SOCIAL STUDIES

A DAILY MISCELLANY OF INFORMATION BY MICHAEL KESTERTON

From Friday's Globe and Mail

Green sleeves

To environmentally conscious consumers, the pre-purchase itinerary of clothes has become as important a consideration as the organic nature of the materials used to make them, Eric Wilson writes in The New York Times. Every well travelled suit leaves a carbon footprint, he adds, and some clothing companies are beginning to provide information about it. "Patagonia, for example, offers such details for five of its designs on its website. It traces the path of a $190 [U.S.] rain jacket from its design in Ventura, Calif., to the fabric production in Matsuyama, Japan, to the sewing in Hanoi, Vietnam, to a distribution facility in Reno, Nev. - a total of 14,125 miles [22,730 kilometres]. Patagonia estimates the total carbon dioxide emissions generated along that route to be 15 pounds [6.8 kilograms], about 10 times the weight of the jacket itself."

Word watch

Captcha: A website test to check that a user is human (not spam). This is usually done by displaying an image of obscured text and asking the user to type the characters.

Exabyte: 1.074 billion gigabytes, the Internet Innovation Alliance says. Two exabytes equal the total volume of information generated in 1999. The Internet now handles one exabyte of data every hour.

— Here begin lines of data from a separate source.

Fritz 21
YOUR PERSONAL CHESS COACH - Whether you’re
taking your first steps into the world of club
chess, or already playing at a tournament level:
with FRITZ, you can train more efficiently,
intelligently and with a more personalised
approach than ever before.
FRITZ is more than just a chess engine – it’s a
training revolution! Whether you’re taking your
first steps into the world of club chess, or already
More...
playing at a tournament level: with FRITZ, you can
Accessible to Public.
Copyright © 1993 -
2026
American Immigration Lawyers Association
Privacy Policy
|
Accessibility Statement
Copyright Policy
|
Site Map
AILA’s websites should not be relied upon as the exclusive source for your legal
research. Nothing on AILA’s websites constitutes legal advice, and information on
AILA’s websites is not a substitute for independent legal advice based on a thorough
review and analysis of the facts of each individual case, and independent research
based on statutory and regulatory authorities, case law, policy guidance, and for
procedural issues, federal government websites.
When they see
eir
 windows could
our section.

Gold-farming: Repeatedly collecting valuable items in online role-playing games, often to sell them for real-world money. People sometimes gold-farm as a job.

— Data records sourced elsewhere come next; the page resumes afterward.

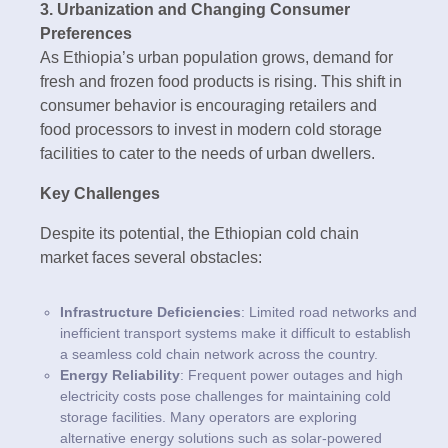
3. Urbanization and Changing Consumer
Preferences
As Ethiopia’s urban population grows, demand for
fresh and frozen food products is rising. This shift in
consumer behavior is encouraging retailers and
food processors to invest in modern cold storage
facilities to cater to the needs of urban dwellers.
Key Challenges
Despite its potential, the Ethiopian cold chain
market faces several obstacles:
Infrastructure Deficiencies
: Limited road networks and
inefficient transport systems make it difficult to establish
a seamless cold chain network across the country.
Energy Reliability
: Frequent power outages and high
electricity costs pose challenges for maintaining cold
storage facilities. Many operators are exploring
alternative energy solutions such as solar-powered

Thrashing: What happens when a computer is asked to do so many background tasks at once that its hard drive is overworked. Thrashing can paralyze the system's ability to do the important tasks a user requires, Gloria Goodale writes in The Christian Science Monitor. Humans who are continuously communicating or reeling in images and data can dramatically slow their processing abilities as well, human behaviour experts say. "I see the American worker becoming less and less productive," says David Wertheimer, executive director of the Entertainment Technology Center at the University of Southern California. "As workplaces get flooded with digital demands, such as constant e-mails and non-stop information, we are in danger of becoming a Third World-style economy, where much movement takes place but little actual effective work is being done."

Other sources: news services

Gym cleanliness

"The gym is an unusually effective place to transmit germs," Oxygen magazine says. Among the magazine's recommendations:

Wipe down equipment before and after each use.

Always place a towel between yourself and the equipment.

Don't touch your eyes, nose or mouth while in the gym. Wash your hands with soap and warm water afterward.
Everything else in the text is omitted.